La première étape a consisté à regarder en face, soit la réalité des armes nucléaires et de leurs conséquences humanitaires catastrophiques. Cette démarche a été faite par une écrasante majorité des États membres de l’ONU, dont des États victimes des essais ou qui ont possédé des armes nucléaires comme l’Afrique du Sud ; mais refusé par les États nucléaires, dont la France.

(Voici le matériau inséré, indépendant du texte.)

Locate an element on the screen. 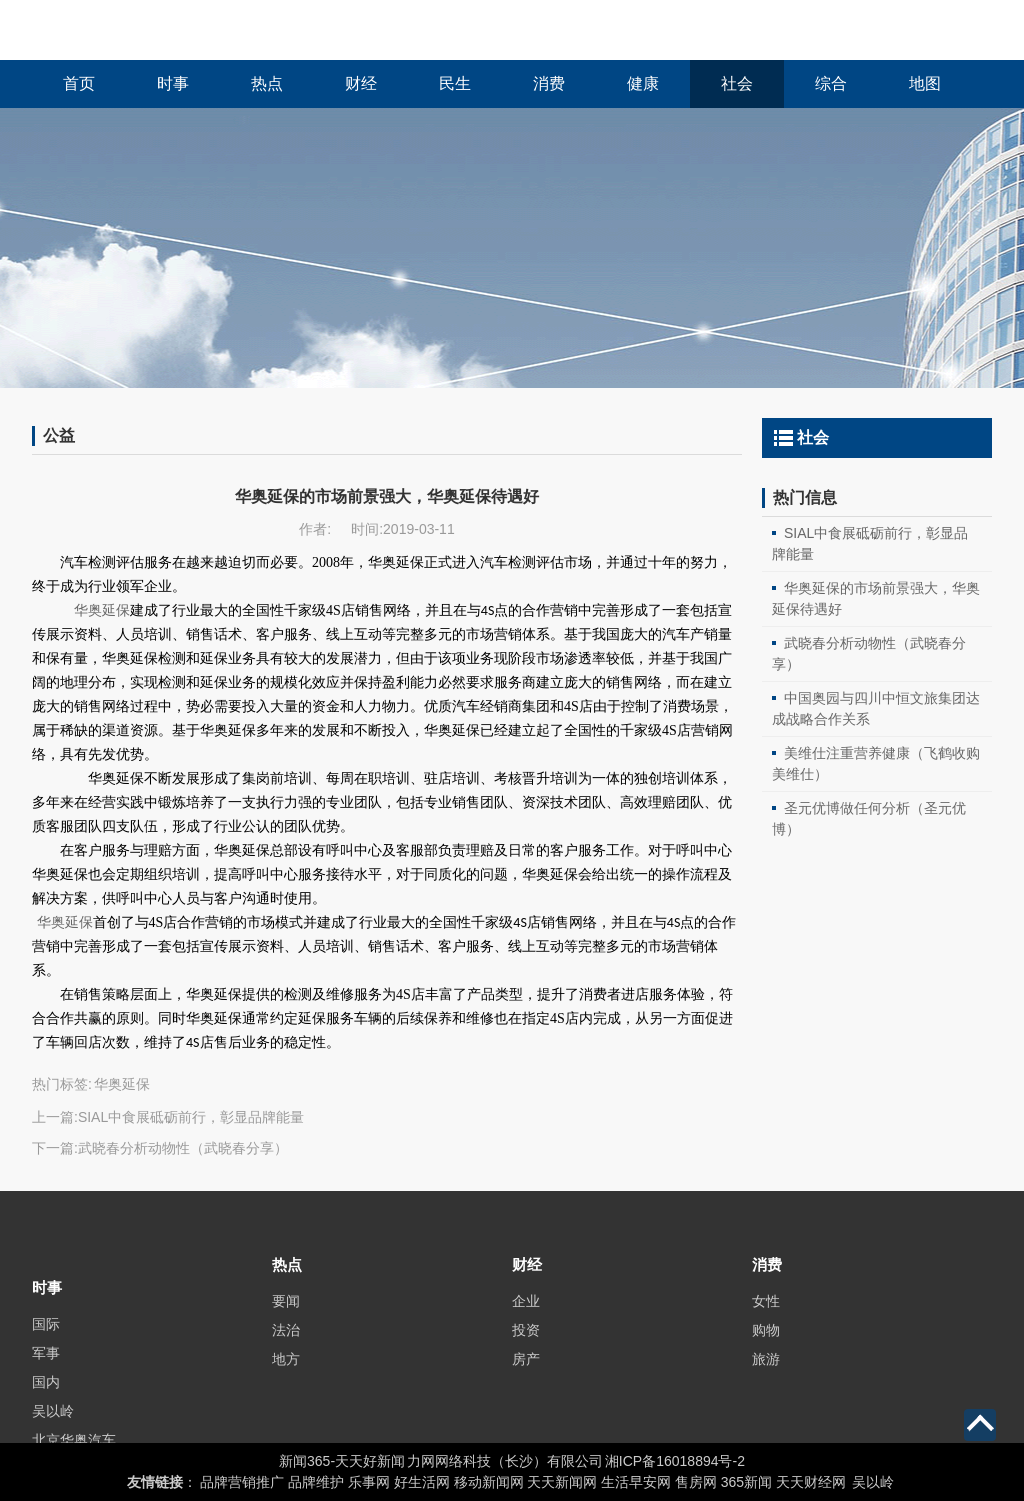  国际 is located at coordinates (46, 1368).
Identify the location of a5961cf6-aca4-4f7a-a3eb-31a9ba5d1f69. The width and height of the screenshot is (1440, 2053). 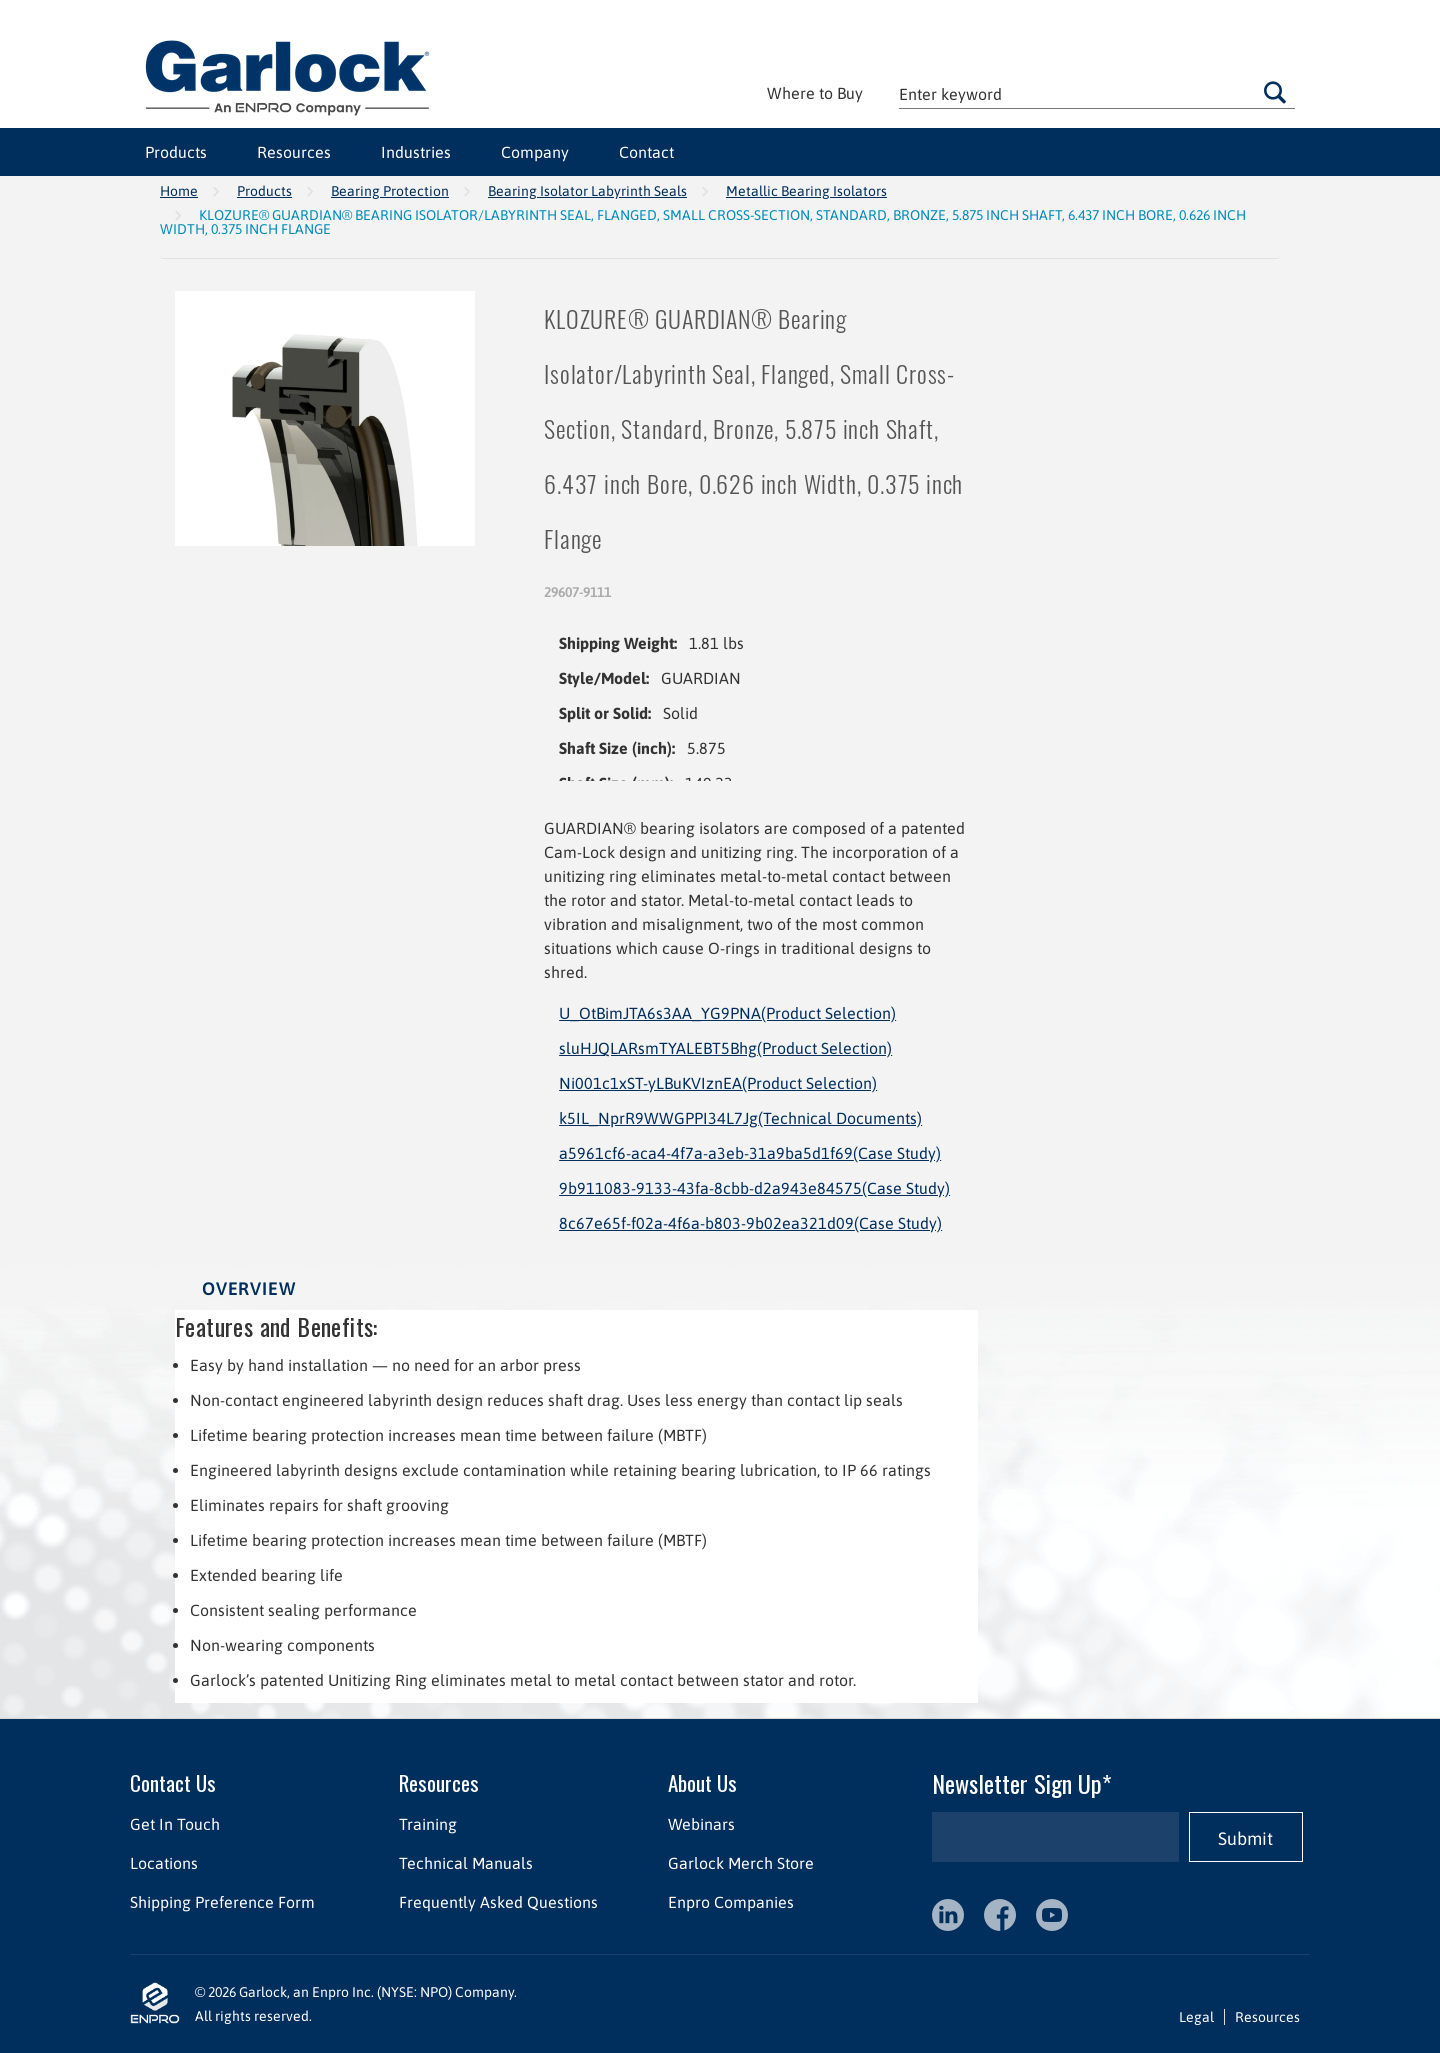 (750, 1153).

La seconde étape fut de réaliser que face à toute explosion d’arme nucléaire, aucun État ou organisation à travers le monde ne disposera de capacité pour aller aider les populations survivantes. Et que la seule solution pour engager un vaste mouvement pour éviter ce drame est de rendre enfin totalement illégales les armes nucléaires.
• Car oui, le droit est développé pour favoriser le changement et non pas pour confirmer qu’un problème a été résolu. Il est inutile d’attendre un « point de minimalisation » (c’est-à̀-dire lorsqu’il y aura très peu d’armes nucléaires), pour négocier leur interdiction. L’interdiction permet aujourd’hui de catégoriser l’arme et de stigmatiser tous les acteurs États, industriels et institutions financières qui participent aux dangers nucléaires.
Ainsi, le Traité sur l’interdiction des Armes Nucléaires (TIAN) a donc être négocié et adopté par 122 États en 2017, avant de rentrer en vigueur le 22 janvier 2021. Oui, mesdames et messieurs, comme les armes chimiques et biologiques, les armes nucléaires sont interdites par le droit international. Et c’est une très bonne nouvelle.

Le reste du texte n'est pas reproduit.